Hmm.. uh. Okay. This is going to be a difficult piece to write. It will be awkward. It won't conclude at all, much less gracefully.

The subject today is beauty.

A big silence just filled my head. And a big weight just landed on my chest.

What do I know about this subject? Well, nothing, really. Or a lot. Or neither. I have only my own experience to share, as always, on, as usual, a subject fraught with controversy and personal anxiety.

A sane person, a polite person, a careful person would simply change the subject.

So, of course, I won't. We do often change the subject when something is too difficult to explore. In this way we sand-bag and bush-beat and pussy-foot around large pieces of emotional plaque. When what we need to do is dig in and clean up.

So, um. Beauty.

I am 43. I grew up over a period of time when women in affluent countries have had very interesting and wide-ranging discussions and arguments fueled by fascinating research on the subject of beauty.

In my generation, especially in the workplace, especially if you were serious about a "career-track," it was popular to reject any effort to present oneself as beautiful. Beauty, sexuality, and their concerns belonged to women who didn't want to be taken seriously. If you wanted to be taken seriously, you wore clothes that masked your body, very little makeup, serious hair (that's what we called it, "serious hair"), sensible shoes, loose clothes with elastic waistbands. Sensuality was out, out, out. Curves were out. Limbs were out. Big hair was out. Eye makeup, out. Showing skin, of course, was way, way out. And motherhood was mostly out. Can you say "Female Eunuch"?
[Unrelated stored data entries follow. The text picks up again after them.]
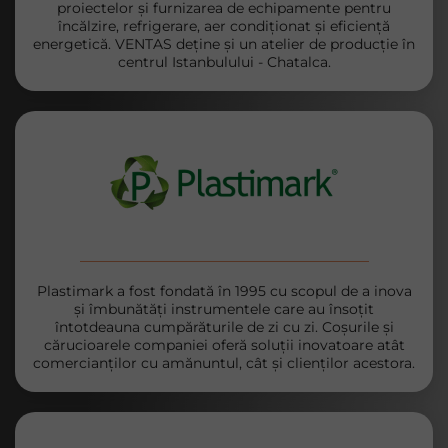
proiectelor și furnizarea de echipamente pentru
încălzire, refrigerare, aer condiționat și eficiență
energetică. VENTAS deține și un atelier de producție în
centrul Istanbulului - Chatalca.
Plastimark a fost fondată în 1995 cu scopul de a inova
și îmbunătăți instrumentele care au însoțit
întotdeauna cumpărăturile de zi cu zi. Coșurile și
cărucioarele companiei oferă soluții inovatoare atât
comercianților cu amănuntul, cât și clienților acestora.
This was a very useful excuse and cover for fatness, too. Fat was a great way to cover up your sexuality at work. Almost nothing works, on a social and biological level to detract from your sexuality quite like too much fat. (On the other hand, a little bit of extra fat usually increases the appeal, biologically speaking, for men and women alike.)

And then, slowly, the culture began to loosen up a bit. To allow women to pursue equality while leading whole lives and at least experiment a bit more with style, explore prettiness, admit to being sexual beings. Some pundits encouraged the pendulum to swing just as hard the other way, encouraging women to use their sexual powers to get ahead. Why not use whatever you've got?

That is, beauty is political. I keep relearning this. Just again last week when I wore a pair of stilettos to a cocktail party. Yeeeow.

I find my best learning is coming from women younger than I am. I watch my daughter's friends and their very different way of managing their bodies and playing with their beauty. And I am impressed. They are both far more comfortable with their bodies and far more belligerent about social standards of beauty than most women my age. They spend less time fussing about their weight and size. For them exercise and diet are health issues.

No, really.

They choose exercise and fashion in order to make themselves feel better or perform better. (I don't ignore the stats on eating disorders, here. We haven't won this war by a long shot, but I experience real progress among young women.)

They seem very definite about finding their own style. They know it's an individual thing. Not a consumer-driven thing. They recognize a natural, personal style in others. I shopped with a bunch of younger women a while back, and they looked at certain blouses I picked up and would say, "No. That's not you." What a relief that was, to begin to think about using clothes to project my own style. They looked out for me, and for each other.

So, I'm tentatively dipping my toe back in. Exploring the idea of beauty again. Trying new hair. Looking. Playing. Enjoying my wrinkles, crinkles, white hair, and age spots (power-freckles).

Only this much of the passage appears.